Freitag, 19. Februar 2010

Waisenkinder

Die Welt der Kinderfilme ist bevölkert mit elternlosen Helden-Figuren. In Ice Age oder Findet Nemo setzt der Tod der Mutter den Abenteuerfilm als Rückkehr zur Restfamilie in Bewegung, die bei Findet Nemo gleichzeitig Lehrgedicht für den bis dahin pädagogisch unterbelichteten Vater ist. Überhaupt scheint Mutterlosigkeit ein wichtiges Kennzeichen der Heldenfiguren von Aschenputtel bis Pippi Langstrumpf zu sein.

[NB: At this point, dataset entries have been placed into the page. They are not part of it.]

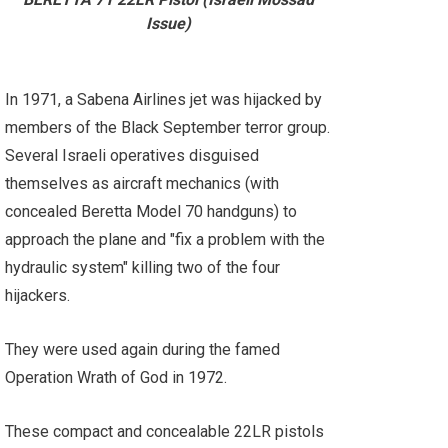
Issue)
In 1971, a Sabena Airlines jet was hijacked by
members of the Black September terror group.
Several Israeli operatives disguised
themselves as aircraft mechanics (with
concealed Beretta Model 70 handguns) to
approach the plane and "fix a problem with the
hydraulic system" killing two of the four
hijackers.
They were used again during the famed
Operation Wrath of God in 1972.
These compact and concealable 22LR pistols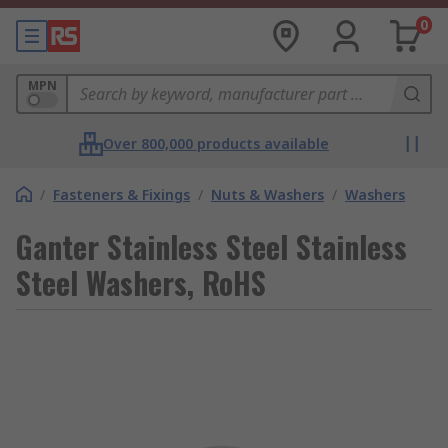
0
MPN
Over 800,000 products available
/
Fasteners & Fixings
/
Nuts & Washers
/
Washers
Ganter Stainless Steel Stainless
Steel Washers, RoHS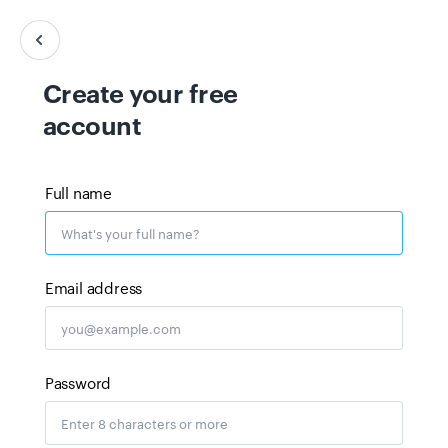
Create your free
account
Full name
Email address
Password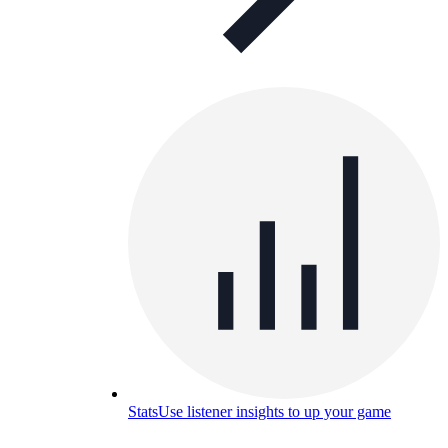
Stats
Use listener insights to up your game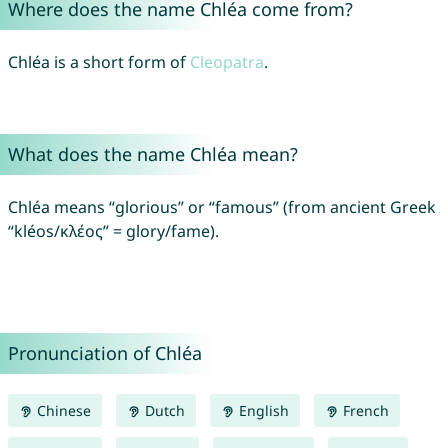
Where does the name Chléa come from?
Chléa is a short form of
Cleopatra
.
What does the name Chléa mean?
Chléa means “glorious” or “famous” (from ancient Greek
“kléos/κλέος” = glory/fame).
Pronunciation of Chléa
Chinese
Dutch
English
French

Man könnte meinen, die Welt der Kindergeschichten hätte ein Problem mit Frauen, die nur in Gestalt von Stiefmüttern zugelassen scheinen. Aber das Phänomen ist wohl eher eine Folge der Dramaturgie, nach der zum Heldentum die Besonderung und Entwurzelung gehört, die in ihrer extremsten, sofort überzeugenden Form auch heute noch Mutterlosigkeit heißt. Auch wenn die Zahl der sich um ihre Kinder kümmernden Väter zugenommen haben soll, man spricht immer noch von abwesenden Vätern, die entweder viel oder wochentags in einer anderen Stadt arbeiten, sodass sie ihre Kinder nicht oder nur in Randzeiten sehen. Wochenendväter, allein erziehende Mütter, Patchworkfamilien, bei denen die Kinder meist bei ihren Müttern und Stiefvätern leben.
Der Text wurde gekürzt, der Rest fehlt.